How to Choose the Right Business Structure for Your Small Business

Date: September 17, 2009

The pros and cons of the most common types of business structures to help you decide what's best for your small business.

Opening a New BusinessThinking of launching your own business? Before you choose a location, hire a staff or put the word out about your new venture, you have a bigger decision make: What type of business structure to establish. The most common types of business structures are sole proprietorship, partnership, corporation, S corporation and limited liability company (LLC). When selecting a business structure, it's important to weigh the legal and tax options of each one, and which best fits your business. Here's a breakdown of the most common business structures and what each could mean for you:

Sole proprietorship

A sole proprietorship is owned by one person and there is no legal distinction between the owner and the business. All profits and losses are accrued to the owner, and subject to taxation.

  • Advantages: Sole proprietorships are easy to start up and easy to discontinue because the business owner has full control over the business. Also, the owner takes all profits from the business. It has tax advantages, too: The owner only pays taxes on profits and is not subject to corporate taxes.
  • Disadvantages: The owner is responsible for all the business funds, so raising capital can be difficult. Also, the business owner would be responsible for all debts accrued by the business and other risks that can come with business growth. 


In a partnership, owners share the profits and losses associated with the business.

  • Advantages: You don't have to register with the state or pay fees to start a partnership, and filing taxes is easy since you only the partners are taxed, not the business.
  • Disadvantages: All partners are personally responsible for any business debts or liabilities. Plus, if you don't completely trust your partner, a falling-out could wreck your start-up success.

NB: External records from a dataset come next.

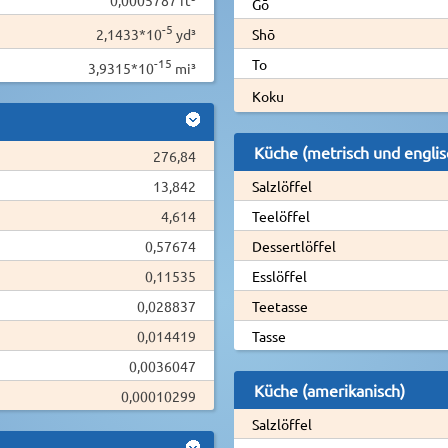
Gō
-5
2,1433*10
yd³
Shō
-15
To
3,9315*10
mi³
Koku
Küche (metrisch und englis
276,84
13,842
Salzlöffel
4,614
Teelöffel
0,57674
Dessertlöffel
0,11535
Esslöffel
0,028837
Teetasse
0,014419
Tasse
0,0036047
Küche (amerikanisch)
0,00010299
Salzlöffel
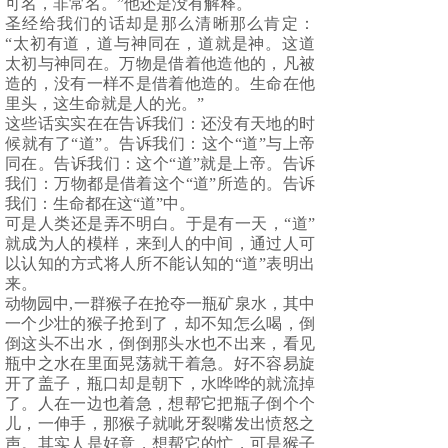
可名，非常名。”他还是没有解释。
圣经给我们的话却是那么清晰那么肯定：
“太初有道，道与神同在，道就是神。这道
太初与神同在。万物是借着他造他的，凡被
造的，没有一样不是借着他造的。生命在他
里头，这生命就是人的光。”
这些话实实在在告诉我们：还没有天地的时
候就有了“道”。告诉我们：这个“道”与上帝
同在。告诉我们：这个“道”就是上帝。告诉
我们：万物都是借着这个“道”所造的。告诉
我们：生命都在这“道”中。
可是人类还是弄不明白。于是有一天，“道”
就成为人的模样，来到人的中间，通过人可
以认知的方式将人所不能认知的“道”表明出
来。
动物园中
,
一群猴子在抢夺一瓶矿泉水，其中
一个少壮的猴子抢到了，却不知怎么喝，倒
倒这头不出水，倒倒那头水也不出来，看见
瓶中之水在里面晃荡就干着急。好不容易旋
开了盖子，瓶口却是朝下，水哗哗的就流掉
了。人在一边也着急，想帮它把瓶子倒个个
儿，一伸手，那猴子就呲牙裂嘴发出愤怒之
声。其实人是好意，想帮它的忙，可是猴子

Corporations are the most common form of business organization. It's given legal rights as a separate entity from its owner, thus keeping its owner from being liable if the company is sued. Corporations are owned by a group of people known as shareholders.    

  • Advantages: The limited liability of a corporation protects its owners from legal trouble or the business' debts. The corporation pays separate taxes from its owners, so the owners only pay taxes on corporate profits paid to them through salaries, bonuses and dividends.
  • Disadvantages: There is more paperwork associated with making your business a corporation, as well as fees. Some types of corporations are taxed twice: Once on the company's profits and again on any dividends paid to shareholders.

S Corporation

An S Corporation is similar to a corporation, in that business owners have limited liability in the company. However, S corporations generally do not pay income taxes, but rather, the business' income or losses are passed along to shareholders.

  • Advantages: Business owners have limited personal liability as with a corporation, but don't have to pay corporate taxes.
  • Disadvantages: S Corporations can be costly to set up, and there are a number of regulations and requirements that must be upheld.

Limited Liability Company (LLC)

A Limited Liability Company (LLC) is the hybrid of a sole proprietorship and a corporation. Like a corporation, the owners of an LLC have limited liability, but is also shares the pass-through taxation of a sole proprietorship or partnership (meaning, if you own an LLC, you are only taxed once for your business).

  • Advantages: The LLC is a flexible tax structure, allowing owners to decide if they want to be taxed as a corporation, sole proprietor, partnership or S corporation. Also, the owners of an LLC are protected from the acts or debts of the company
  • Disadvantages: It could be more difficult to raise funds for an LLC because some the business structure is fairly new, and creditors and lenders find corporations to be more viable. As a result, some lenders will only lend LLCs money on the condition that its members become liable for the debt of the LLC.